> [Work instruction]: Give back only the lines in the records below from the one with "无锡不锈钢管高频感应焊接注意的问题 (571, 843)" to the one with "无锡不锈钢管走势转弱 动力煤依然乐观 (572, 943)", both inclusive, word for word.

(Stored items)
★ ★ ★ ★

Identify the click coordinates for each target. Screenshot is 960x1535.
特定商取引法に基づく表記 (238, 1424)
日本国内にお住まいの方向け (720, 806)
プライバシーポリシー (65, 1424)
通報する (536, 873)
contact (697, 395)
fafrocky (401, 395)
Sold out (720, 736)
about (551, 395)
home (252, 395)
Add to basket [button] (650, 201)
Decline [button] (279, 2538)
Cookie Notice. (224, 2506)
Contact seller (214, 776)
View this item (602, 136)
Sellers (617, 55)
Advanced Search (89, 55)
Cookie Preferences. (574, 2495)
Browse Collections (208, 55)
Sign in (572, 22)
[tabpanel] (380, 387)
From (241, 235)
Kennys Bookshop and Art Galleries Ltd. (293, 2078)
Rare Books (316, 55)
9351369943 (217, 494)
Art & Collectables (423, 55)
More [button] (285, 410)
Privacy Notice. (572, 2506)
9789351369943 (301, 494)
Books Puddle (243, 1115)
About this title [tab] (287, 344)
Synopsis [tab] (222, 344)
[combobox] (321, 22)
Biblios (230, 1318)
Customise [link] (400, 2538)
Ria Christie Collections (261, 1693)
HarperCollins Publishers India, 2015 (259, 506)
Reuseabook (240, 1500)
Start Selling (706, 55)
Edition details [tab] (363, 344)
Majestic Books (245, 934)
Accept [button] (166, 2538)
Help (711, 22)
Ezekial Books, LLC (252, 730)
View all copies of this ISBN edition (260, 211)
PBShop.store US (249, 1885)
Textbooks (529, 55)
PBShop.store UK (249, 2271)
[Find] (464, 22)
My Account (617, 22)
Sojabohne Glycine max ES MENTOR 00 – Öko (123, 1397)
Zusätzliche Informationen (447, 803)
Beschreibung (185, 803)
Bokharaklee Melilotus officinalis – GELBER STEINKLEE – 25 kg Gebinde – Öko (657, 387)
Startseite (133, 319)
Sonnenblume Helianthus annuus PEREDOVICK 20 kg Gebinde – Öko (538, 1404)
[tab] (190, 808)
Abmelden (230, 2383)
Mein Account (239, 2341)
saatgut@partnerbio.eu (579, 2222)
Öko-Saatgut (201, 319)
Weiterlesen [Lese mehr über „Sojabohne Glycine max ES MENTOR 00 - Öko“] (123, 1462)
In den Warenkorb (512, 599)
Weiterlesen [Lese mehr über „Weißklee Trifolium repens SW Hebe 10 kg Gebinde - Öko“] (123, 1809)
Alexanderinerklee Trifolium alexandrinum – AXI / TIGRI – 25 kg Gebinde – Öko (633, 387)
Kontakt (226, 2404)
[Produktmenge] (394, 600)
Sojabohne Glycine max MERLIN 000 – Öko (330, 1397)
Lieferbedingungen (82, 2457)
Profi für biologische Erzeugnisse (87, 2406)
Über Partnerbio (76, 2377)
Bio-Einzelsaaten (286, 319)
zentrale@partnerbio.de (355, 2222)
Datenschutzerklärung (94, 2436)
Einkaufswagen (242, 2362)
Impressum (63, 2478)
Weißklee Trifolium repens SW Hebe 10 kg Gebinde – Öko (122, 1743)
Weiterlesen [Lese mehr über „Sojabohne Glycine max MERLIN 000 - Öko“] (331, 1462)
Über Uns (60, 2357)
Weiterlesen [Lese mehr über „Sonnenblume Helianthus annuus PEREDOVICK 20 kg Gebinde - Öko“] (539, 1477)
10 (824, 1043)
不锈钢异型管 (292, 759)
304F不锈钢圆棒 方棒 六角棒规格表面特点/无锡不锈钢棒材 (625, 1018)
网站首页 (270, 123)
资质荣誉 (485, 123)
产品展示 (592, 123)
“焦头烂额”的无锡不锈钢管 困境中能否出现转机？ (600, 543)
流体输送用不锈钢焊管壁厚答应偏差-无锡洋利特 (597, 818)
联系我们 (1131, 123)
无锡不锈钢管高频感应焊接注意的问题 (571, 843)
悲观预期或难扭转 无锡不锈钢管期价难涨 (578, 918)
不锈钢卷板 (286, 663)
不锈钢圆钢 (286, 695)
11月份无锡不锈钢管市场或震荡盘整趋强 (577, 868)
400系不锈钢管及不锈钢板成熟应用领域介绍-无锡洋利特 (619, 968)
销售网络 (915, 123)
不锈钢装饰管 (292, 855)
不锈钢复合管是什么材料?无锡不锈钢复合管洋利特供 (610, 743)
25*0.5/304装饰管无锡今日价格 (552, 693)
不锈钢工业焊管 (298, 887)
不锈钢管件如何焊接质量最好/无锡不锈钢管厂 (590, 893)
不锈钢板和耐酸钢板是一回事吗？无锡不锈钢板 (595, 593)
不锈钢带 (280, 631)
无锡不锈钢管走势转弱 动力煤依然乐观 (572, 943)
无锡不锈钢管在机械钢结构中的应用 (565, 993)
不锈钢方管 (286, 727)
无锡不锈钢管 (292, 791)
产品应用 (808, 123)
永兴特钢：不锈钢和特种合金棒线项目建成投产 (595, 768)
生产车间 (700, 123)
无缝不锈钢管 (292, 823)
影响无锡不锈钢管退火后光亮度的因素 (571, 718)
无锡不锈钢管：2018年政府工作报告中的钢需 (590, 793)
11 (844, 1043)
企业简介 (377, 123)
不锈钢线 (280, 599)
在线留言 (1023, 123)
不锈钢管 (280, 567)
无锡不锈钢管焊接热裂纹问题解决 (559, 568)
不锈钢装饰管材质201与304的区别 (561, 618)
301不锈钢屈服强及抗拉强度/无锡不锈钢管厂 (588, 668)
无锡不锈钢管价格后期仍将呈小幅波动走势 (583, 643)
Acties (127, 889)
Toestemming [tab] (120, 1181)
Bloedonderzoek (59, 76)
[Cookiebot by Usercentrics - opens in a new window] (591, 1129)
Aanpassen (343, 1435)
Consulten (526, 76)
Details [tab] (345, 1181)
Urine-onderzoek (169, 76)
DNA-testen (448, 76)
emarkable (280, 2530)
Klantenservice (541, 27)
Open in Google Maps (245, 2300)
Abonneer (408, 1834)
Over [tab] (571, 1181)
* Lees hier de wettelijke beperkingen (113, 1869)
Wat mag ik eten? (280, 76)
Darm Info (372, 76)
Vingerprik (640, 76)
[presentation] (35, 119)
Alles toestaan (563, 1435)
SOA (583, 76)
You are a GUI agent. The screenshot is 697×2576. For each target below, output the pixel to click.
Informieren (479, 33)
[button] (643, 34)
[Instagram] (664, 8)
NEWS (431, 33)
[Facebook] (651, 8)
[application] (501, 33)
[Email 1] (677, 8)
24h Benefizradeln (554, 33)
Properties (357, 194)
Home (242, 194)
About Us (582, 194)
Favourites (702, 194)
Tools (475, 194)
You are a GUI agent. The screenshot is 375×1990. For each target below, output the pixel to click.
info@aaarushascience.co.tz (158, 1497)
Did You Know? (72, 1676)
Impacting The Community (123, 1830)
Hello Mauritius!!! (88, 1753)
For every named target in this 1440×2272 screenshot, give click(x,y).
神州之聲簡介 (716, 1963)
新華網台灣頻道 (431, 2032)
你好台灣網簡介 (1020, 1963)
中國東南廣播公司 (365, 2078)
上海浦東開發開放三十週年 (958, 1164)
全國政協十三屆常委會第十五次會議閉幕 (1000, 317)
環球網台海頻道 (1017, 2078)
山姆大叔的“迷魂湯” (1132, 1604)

★ ★ ★ ★

> [Finished task]:
无锡不锈钢管高频感应焊接注意的问题 (571, 843)
悲观预期或难扭转 无锡不锈钢管期价难涨 (578, 918)
不锈钢卷板 (286, 663)
不锈钢圆钢 (286, 695)
11月份无锡不锈钢管市场或震荡盘整趋强 (577, 868)
400系不锈钢管及不锈钢板成熟应用领域介绍-无锡洋利特 (619, 968)
销售网络 (915, 123)
不锈钢装饰管 (292, 855)
不锈钢复合管是什么材料?无锡不锈钢复合管洋利特供 (610, 743)
25*0.5/304装饰管无锡今日价格 (552, 693)
不锈钢工业焊管 (298, 887)
不锈钢管件如何焊接质量最好/无锡不锈钢管厂 (590, 893)
不锈钢板和耐酸钢板是一回事吗？无锡不锈钢板 (595, 593)
不锈钢带 (280, 631)
无锡不锈钢管走势转弱 动力煤依然乐观 (572, 943)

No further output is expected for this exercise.